Supplied entries ▸
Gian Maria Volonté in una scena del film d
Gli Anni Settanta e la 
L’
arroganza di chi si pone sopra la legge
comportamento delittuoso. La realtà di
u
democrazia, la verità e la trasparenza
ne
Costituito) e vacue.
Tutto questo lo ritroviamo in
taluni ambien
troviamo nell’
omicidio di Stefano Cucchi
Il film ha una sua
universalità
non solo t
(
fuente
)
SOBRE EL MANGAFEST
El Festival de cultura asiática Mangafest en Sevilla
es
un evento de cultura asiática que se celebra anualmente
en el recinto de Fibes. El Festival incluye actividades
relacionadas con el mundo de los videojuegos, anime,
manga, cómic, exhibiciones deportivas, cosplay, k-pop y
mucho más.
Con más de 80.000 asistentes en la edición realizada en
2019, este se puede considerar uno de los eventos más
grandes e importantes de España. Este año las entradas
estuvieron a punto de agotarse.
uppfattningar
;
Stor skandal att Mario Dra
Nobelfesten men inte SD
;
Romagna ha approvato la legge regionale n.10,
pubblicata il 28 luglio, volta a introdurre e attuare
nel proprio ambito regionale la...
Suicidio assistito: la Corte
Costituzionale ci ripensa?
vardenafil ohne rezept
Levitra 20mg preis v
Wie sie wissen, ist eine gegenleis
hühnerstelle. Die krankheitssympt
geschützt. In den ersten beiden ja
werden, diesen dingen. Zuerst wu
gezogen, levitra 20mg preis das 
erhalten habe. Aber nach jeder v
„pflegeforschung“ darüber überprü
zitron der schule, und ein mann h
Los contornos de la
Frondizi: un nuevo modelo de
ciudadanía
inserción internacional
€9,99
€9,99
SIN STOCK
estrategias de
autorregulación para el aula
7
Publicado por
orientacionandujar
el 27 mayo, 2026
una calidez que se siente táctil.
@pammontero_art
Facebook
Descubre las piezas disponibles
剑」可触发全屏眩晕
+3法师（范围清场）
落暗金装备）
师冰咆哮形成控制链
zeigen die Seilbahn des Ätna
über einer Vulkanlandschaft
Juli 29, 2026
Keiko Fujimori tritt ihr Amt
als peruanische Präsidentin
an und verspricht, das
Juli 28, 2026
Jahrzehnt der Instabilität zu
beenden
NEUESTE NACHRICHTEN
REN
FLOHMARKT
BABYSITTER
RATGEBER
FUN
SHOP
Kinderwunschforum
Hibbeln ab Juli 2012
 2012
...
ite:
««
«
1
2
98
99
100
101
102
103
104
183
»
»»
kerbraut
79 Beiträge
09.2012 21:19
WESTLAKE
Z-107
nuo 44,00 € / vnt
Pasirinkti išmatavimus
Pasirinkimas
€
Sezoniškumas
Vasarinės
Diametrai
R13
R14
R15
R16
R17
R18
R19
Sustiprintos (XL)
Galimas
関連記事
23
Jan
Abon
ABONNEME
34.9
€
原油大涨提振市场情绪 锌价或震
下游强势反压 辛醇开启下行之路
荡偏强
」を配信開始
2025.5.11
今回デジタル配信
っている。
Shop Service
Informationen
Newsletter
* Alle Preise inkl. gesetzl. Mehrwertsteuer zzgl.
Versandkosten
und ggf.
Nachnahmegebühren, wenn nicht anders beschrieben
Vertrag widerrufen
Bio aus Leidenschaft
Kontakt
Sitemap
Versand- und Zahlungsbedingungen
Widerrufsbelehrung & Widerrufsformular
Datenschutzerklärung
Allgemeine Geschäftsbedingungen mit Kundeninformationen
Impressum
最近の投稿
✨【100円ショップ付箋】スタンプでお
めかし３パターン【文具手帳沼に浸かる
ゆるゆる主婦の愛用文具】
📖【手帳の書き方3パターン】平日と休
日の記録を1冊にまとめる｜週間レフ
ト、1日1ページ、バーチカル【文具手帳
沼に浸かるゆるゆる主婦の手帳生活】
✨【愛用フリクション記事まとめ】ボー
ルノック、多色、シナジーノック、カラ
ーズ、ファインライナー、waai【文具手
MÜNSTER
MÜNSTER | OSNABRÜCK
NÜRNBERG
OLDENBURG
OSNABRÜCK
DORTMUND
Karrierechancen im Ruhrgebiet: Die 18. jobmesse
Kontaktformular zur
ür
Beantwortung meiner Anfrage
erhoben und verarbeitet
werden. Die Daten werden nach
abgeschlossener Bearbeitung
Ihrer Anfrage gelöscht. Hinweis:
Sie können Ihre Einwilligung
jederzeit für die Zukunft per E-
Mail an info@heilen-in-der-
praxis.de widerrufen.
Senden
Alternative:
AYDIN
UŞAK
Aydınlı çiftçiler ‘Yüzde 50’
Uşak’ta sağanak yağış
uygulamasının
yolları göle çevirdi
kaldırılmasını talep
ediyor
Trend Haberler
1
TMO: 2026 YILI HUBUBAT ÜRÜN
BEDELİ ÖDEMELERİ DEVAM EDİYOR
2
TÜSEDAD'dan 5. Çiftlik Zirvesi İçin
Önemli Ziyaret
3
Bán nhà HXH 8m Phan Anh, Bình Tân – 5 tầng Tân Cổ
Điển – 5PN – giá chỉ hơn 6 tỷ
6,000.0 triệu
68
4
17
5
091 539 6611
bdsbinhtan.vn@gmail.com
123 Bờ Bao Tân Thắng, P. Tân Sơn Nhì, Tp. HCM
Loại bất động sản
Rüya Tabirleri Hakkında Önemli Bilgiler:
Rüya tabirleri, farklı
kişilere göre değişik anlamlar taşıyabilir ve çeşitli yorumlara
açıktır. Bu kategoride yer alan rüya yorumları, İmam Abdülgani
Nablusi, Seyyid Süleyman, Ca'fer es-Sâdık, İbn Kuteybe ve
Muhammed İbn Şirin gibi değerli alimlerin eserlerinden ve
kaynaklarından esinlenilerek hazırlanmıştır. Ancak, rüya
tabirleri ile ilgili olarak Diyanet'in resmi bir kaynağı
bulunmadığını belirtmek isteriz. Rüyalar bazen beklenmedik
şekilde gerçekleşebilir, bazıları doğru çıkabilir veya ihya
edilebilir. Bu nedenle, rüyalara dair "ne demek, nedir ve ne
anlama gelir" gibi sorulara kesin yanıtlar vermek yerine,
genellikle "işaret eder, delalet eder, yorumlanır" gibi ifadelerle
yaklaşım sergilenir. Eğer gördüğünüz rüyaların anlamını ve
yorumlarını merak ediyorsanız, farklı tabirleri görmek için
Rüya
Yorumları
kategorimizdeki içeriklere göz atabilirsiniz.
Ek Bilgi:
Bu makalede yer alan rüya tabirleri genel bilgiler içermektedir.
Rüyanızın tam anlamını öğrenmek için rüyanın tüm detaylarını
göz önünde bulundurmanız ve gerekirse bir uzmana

What needs to be done ▸
Extract each line holding the word "asiática" from the records.

Expected answer ▸
El Festival de cultura asiática Mangafest en Sevilla
un evento de cultura asiática que se celebra anualmente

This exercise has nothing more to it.